Your attorney and accountant may disagree with this section, but if you ever need to refinance or get an equity line on an investment property (better known in the mortgage industry as “non-owner occupied property”), the only way to get a favorable program and rate is to have it titled under your own name.
If it’s titled in the name of an LLC, partnership, corporation or whatever else your attorney can muster up, almost every lender will restrict your loan-to-value ratio considerably and your interest rate will be hiked. The “loan-to-value ratio” is the amount of money you can borrow against the property’s value. If the property is valued at $100,000, lenders will allow you to finance only up to $70,000~$80,000, while many other lenders may allow you to go higher, so long as the property is in your name.
Well, what about using a “quit-claim deed” to transfer title from my business into my name right before I need financing?
A “quit-claim deed” is a simple, no-frills, one- or two-page legal document that transfers one’s interest in a property without any expressed warranty or guarantee to another person.
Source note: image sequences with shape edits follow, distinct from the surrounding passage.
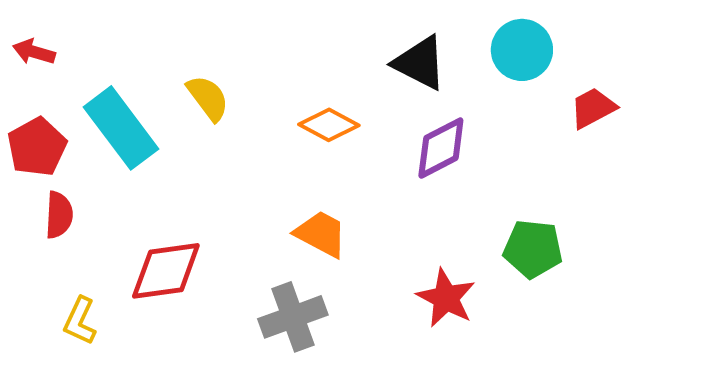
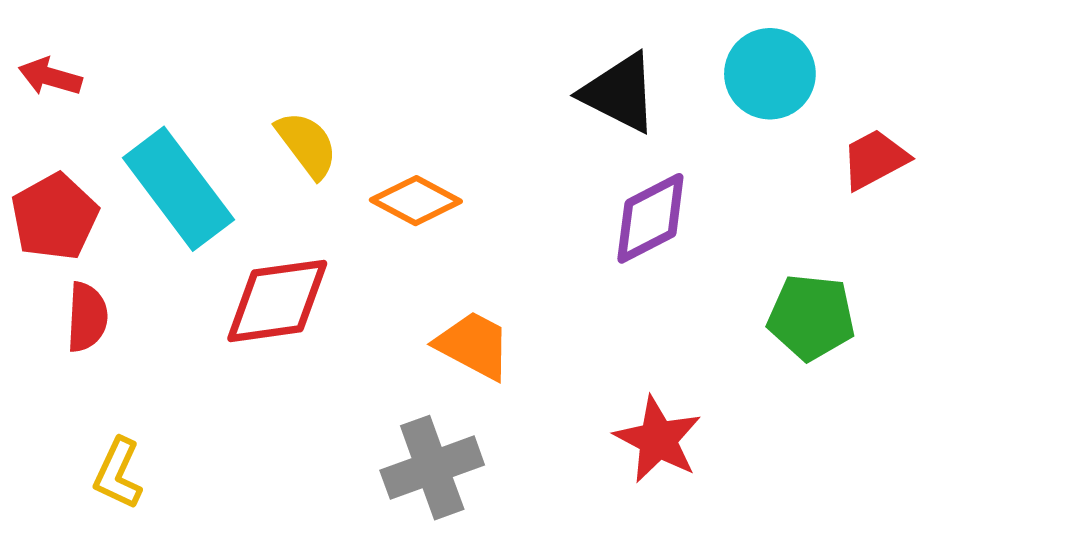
orange diamond: (329, 125) -> (416, 201), moved
green pentagon: (533, 249) -> (811, 317), moved
red diamond: (166, 271) -> (277, 301), moved

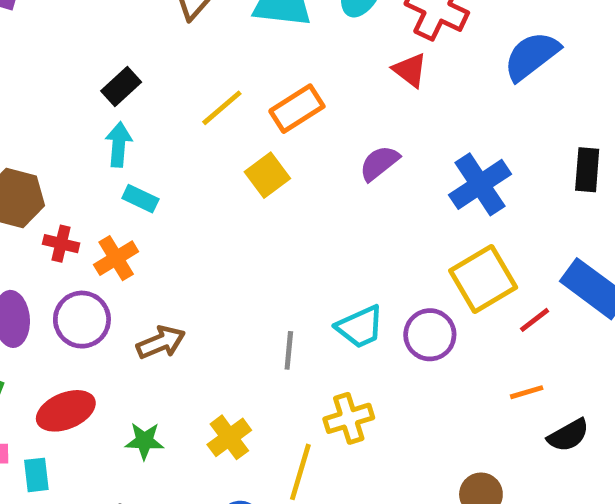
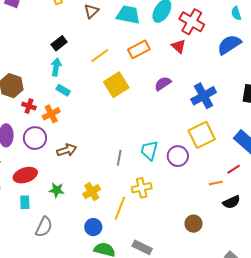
orange rectangle: (297, 109) -> (139, 49), moved
yellow square: (267, 175) -> (116, 85), size x1.4
red line: (535, 320) -> (234, 169), moved
cyan trapezoid: (360, 327) -> (149, 150), turned 125
cyan rectangle: (36, 475) -> (25, 202), moved

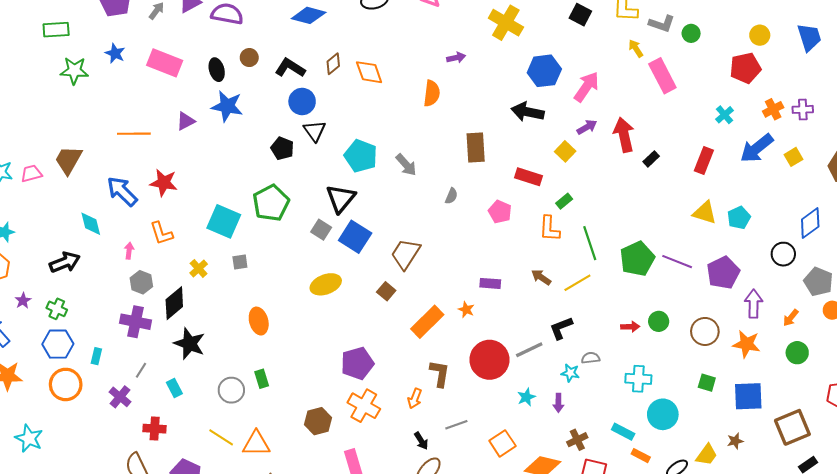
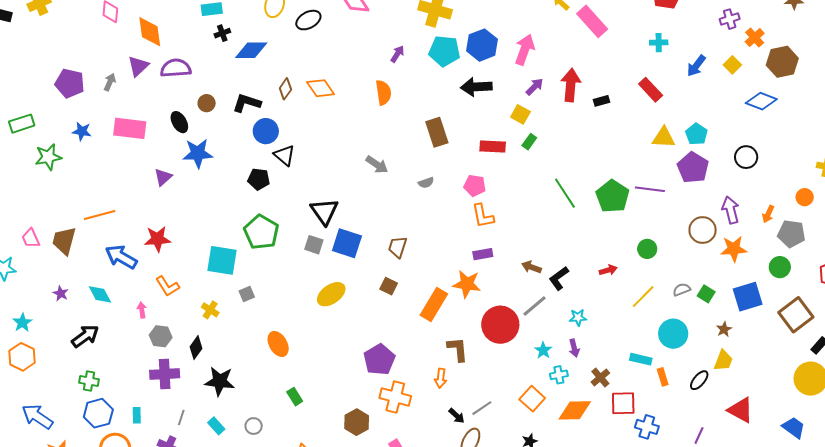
purple arrow: (456, 58) -> (397, 54), turned -30
orange cross: (773, 109) -> (755, 37), moved
cyan cross: (725, 115) -> (659, 43), turned -36
orange line: (134, 134) -> (100, 215), moved
red arrow: (624, 135) -> (571, 85), turned 32
blue arrow: (757, 148) -> (696, 66), size x0.7
cyan pentagon: (361, 156) -> (444, 51), moved
black rectangle: (651, 159) -> (601, 101), turned 42
red rectangle: (704, 160) -> (651, 90), turned -50
pink trapezoid: (31, 174) -> (31, 238), moved, turned -85
gray semicircle: (451, 196) -> (426, 183), turned 63
green rectangle: (564, 201) -> (529, 142), moved
blue diamond: (810, 223) -> (761, 101), moved, turned 72
orange L-shape: (549, 229) -> (483, 216), moved
brown trapezoid: (406, 254) -> (398, 247), size x0.7
purple pentagon: (723, 273) -> (693, 168), moved
brown arrow: (541, 277) -> (531, 267), moved
gray pentagon: (818, 282) -> (791, 234), moved
yellow line: (577, 283) -> (643, 297), moved
purple star: (23, 301) -> (61, 293), moved
black diamond: (174, 303) -> (196, 348), size x0.7
orange star: (466, 310) -> (467, 284), size x1.8
red arrow: (630, 327) -> (608, 270), moved
brown circle: (705, 331) -> (703, 230), moved
green circle: (797, 353) -> (780, 267), moved
gray semicircle: (591, 358) -> (682, 290), moved
cyan cross: (638, 379) -> (559, 375), moved, size x0.7
green square: (707, 383) -> (706, 294), turned 30
gray circle: (231, 390) -> (254, 426), moved, size x0.7
gray line: (456, 425) -> (482, 408), moved
brown star: (735, 441) -> (724, 329), moved
orange rectangle: (641, 456) -> (663, 377), turned 60

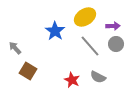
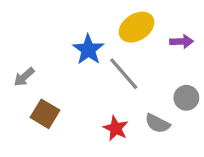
gray circle: (116, 44) -> (186, 98), moved
gray line: (90, 46) -> (124, 74), moved
gray arrow: (15, 48) -> (24, 77), turned -88

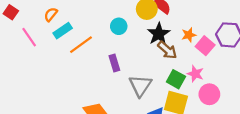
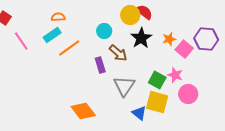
orange semicircle: (51, 14) -> (58, 17), moved, turned 48
brown arrow: (167, 50) -> (118, 53), moved

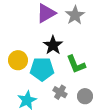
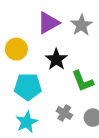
yellow circle: (18, 60) -> (16, 49), moved
cyan pentagon: (42, 69) -> (28, 87), moved

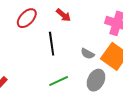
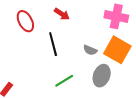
red ellipse: (27, 18) -> (25, 21), turned -65

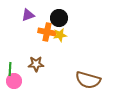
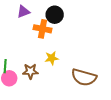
yellow star: (60, 35) -> (52, 58), moved
brown star: (36, 64) -> (30, 71), moved

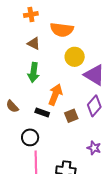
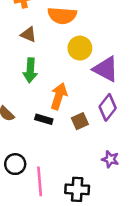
black circle: (30, 137) -> (15, 164), moved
The problem is that it has to be formally recorded in the public record and your county will most likely require you to pay recording and document stamp fees – which could cost you thousands. However, the biggest difficulty with this tactic is that lenders require the title of the property to have been in your name for at least six months – some even twelve months.
Okay, but I thought lenders only allowed you to own so many properties?
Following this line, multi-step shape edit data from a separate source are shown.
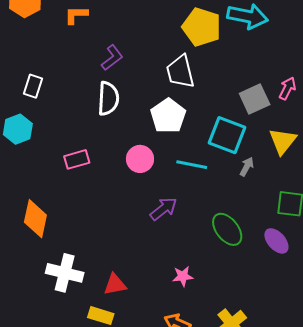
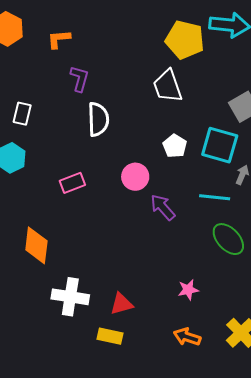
purple L-shape: (112, 58) -> (80, 79), moved, turned -32
white pentagon: (168, 116) -> (175, 146), moved, size x0.7
cyan line: (192, 165) -> (215, 197), moved
purple arrow: (163, 209) -> (163, 207), moved, turned -88

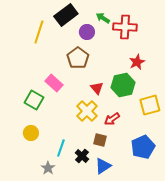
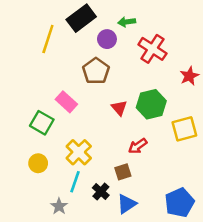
green arrow: (103, 18) -> (127, 22), turned -40
red cross: (125, 27) -> (152, 49), moved, turned 30
red star: (137, 62) -> (189, 76), moved
yellow cross: (87, 111) -> (79, 152), moved
brown square: (100, 140) -> (123, 172), turned -32
blue pentagon: (143, 147) -> (180, 203), moved

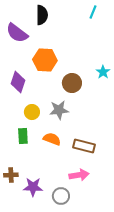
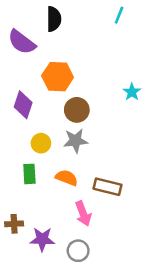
brown circle: (72, 83) -> (77, 110), moved
pink arrow: (79, 175) -> (83, 214), moved, turned 78

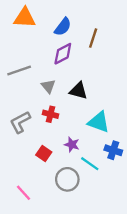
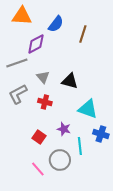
purple diamond: (63, 54) -> (36, 44), moved
gray L-shape: (20, 122) -> (18, 94), moved
cyan line: (90, 164) -> (80, 146), turned 48
pink line: (24, 193) -> (38, 169), moved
This is true of conforming or prime lenders, such as the major banks, where the cap is usually five – but if things are really going well for you, there are non-prime lenders that will allow an unlimited number of properties as long as you have enough income.
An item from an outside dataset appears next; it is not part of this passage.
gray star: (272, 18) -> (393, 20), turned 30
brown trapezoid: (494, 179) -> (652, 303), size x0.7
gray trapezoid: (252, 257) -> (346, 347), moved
If you, your attorney and your accountant are that adamant about titling the property under some type of entity, you may want to try approaching a local credit union or small town bank that you have built a relationship with over several years – and have the deposits to back up this banking relationship. That way, you may be able to get a personal exception.
In case you are in disbelief: Contact any major bank or lender and ask them about their requirements for financing and refinancing non-owner occupied property. You should always shop around as far in advance as possible to learn of any new requirements or restrictions.